**TASK INPUTS:**
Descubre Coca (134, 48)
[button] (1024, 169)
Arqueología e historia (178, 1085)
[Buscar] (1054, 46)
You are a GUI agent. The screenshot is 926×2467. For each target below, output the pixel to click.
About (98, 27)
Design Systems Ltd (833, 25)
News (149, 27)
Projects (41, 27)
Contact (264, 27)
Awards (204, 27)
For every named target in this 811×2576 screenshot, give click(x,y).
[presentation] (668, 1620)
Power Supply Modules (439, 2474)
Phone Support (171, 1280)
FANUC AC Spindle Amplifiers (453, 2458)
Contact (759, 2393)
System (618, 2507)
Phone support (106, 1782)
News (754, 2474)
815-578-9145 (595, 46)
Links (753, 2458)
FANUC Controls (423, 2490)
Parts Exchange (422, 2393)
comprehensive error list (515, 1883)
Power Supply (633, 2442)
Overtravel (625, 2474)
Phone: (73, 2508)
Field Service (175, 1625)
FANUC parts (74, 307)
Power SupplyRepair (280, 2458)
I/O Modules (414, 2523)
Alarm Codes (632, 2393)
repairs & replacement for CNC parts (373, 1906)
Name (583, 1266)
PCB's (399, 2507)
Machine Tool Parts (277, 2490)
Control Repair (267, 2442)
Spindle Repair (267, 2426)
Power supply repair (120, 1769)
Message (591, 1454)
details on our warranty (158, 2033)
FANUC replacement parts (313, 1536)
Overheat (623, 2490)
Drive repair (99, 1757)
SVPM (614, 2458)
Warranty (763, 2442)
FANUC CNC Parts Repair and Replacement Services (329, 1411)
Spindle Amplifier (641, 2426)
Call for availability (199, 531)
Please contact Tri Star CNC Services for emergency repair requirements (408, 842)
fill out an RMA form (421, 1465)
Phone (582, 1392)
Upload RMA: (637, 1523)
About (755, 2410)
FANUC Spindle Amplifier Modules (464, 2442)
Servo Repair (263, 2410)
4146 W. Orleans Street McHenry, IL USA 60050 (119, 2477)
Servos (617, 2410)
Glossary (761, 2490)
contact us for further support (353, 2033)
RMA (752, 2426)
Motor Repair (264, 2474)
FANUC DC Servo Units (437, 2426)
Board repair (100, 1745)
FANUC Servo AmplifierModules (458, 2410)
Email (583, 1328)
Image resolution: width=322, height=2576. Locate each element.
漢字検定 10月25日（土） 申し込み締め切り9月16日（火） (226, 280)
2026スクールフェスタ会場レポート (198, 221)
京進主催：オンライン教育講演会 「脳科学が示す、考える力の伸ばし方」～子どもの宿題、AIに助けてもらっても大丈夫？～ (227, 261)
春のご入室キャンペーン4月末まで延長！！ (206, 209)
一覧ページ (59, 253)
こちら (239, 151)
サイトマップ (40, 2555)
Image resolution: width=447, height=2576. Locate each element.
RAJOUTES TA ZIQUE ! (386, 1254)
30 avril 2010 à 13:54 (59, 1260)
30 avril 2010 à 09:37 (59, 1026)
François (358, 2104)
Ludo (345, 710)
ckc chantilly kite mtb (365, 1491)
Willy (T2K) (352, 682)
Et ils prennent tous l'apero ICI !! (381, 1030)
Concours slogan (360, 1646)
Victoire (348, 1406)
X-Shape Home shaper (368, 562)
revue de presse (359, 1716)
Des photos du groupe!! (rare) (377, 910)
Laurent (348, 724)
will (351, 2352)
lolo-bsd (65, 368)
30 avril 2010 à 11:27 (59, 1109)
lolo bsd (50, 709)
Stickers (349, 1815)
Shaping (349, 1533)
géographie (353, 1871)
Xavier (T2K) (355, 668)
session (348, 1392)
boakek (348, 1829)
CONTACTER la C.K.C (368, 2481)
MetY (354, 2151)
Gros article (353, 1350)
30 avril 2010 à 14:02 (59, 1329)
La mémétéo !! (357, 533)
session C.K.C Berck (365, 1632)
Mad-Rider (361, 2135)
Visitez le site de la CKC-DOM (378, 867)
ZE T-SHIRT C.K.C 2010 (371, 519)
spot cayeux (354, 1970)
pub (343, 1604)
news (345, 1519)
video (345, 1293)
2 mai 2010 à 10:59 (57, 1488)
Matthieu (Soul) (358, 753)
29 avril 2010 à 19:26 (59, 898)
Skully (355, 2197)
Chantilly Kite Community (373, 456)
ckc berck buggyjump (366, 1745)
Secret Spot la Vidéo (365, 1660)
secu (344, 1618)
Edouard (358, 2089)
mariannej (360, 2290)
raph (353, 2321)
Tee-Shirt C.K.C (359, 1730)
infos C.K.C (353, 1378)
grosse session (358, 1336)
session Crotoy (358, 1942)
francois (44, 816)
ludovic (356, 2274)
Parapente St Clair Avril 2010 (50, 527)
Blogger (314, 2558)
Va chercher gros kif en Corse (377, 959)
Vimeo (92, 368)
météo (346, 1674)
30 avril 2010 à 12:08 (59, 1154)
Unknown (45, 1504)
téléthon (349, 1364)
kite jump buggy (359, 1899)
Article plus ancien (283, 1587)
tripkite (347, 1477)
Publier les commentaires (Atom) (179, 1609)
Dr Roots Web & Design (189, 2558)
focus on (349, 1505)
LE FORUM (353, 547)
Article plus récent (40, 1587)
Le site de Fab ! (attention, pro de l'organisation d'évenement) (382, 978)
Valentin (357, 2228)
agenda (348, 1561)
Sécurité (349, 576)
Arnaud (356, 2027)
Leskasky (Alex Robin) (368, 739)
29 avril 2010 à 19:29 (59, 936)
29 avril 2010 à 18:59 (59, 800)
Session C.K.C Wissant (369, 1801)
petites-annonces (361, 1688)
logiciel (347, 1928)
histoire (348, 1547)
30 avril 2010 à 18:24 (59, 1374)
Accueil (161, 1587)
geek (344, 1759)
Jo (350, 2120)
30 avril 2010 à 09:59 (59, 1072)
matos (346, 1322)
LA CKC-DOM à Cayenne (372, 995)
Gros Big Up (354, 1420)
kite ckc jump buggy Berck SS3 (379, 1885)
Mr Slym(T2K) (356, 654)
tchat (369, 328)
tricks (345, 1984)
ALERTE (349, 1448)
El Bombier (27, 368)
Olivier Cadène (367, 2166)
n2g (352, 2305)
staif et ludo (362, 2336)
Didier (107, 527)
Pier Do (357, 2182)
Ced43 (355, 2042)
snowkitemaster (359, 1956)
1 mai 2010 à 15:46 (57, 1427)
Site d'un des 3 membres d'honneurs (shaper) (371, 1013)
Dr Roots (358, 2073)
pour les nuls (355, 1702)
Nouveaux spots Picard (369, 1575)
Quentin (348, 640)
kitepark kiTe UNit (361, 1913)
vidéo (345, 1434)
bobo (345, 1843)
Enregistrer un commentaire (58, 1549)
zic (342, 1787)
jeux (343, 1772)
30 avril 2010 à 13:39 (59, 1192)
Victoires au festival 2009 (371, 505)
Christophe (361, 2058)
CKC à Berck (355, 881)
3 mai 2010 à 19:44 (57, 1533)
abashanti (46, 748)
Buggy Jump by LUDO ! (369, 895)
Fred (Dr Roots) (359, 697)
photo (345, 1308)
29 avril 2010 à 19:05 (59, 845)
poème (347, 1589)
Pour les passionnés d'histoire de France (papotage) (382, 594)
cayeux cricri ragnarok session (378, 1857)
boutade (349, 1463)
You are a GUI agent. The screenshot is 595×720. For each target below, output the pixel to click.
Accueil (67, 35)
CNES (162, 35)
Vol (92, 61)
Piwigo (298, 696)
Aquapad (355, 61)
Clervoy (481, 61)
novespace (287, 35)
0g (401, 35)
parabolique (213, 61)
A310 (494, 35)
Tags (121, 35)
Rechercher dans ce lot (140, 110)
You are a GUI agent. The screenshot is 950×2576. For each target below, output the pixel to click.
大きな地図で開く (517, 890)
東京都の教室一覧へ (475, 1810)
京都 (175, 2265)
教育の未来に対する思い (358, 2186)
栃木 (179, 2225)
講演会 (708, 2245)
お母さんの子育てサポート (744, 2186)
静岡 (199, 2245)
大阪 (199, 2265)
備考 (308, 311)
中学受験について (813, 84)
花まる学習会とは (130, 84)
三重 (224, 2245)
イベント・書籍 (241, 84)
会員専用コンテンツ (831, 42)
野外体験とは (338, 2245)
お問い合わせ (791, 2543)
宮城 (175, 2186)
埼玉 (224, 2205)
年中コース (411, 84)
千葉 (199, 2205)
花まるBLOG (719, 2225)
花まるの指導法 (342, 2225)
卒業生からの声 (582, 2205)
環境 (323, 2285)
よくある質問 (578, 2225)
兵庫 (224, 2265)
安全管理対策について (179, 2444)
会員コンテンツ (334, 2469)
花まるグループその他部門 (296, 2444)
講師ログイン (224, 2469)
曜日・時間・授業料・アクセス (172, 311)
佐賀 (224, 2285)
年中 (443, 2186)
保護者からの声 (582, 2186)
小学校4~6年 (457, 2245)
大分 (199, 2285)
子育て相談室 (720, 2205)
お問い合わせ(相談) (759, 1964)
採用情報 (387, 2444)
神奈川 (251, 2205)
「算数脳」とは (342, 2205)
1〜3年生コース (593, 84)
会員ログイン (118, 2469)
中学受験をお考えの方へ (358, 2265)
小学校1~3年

**EXERCISE:** Considering only the material above, set down every line from the one with "Dr Roots Web & Design (189, 2558)" to the one with "LA CKC-DOM à Cayenne (372, 995)", inclusive, exactly as written.

**ANSWER:**
Dr Roots Web & Design (189, 2558)
focus on (349, 1505)
LE FORUM (353, 547)
Article plus récent (40, 1587)
Le site de Fab ! (attention, pro de l'organisation d'évenement) (382, 978)
Valentin (357, 2228)
agenda (348, 1561)
Sécurité (349, 576)
Arnaud (356, 2027)
Leskasky (Alex Robin) (368, 739)
29 avril 2010 à 19:29 (59, 936)
29 avril 2010 à 18:59 (59, 800)
Session C.K.C Wissant (369, 1801)
petites-annonces (361, 1688)
logiciel (347, 1928)
histoire (348, 1547)
30 avril 2010 à 18:24 (59, 1374)
Accueil (161, 1587)
geek (344, 1759)
Jo (350, 2120)
30 avril 2010 à 09:59 (59, 1072)
matos (346, 1322)
LA CKC-DOM à Cayenne (372, 995)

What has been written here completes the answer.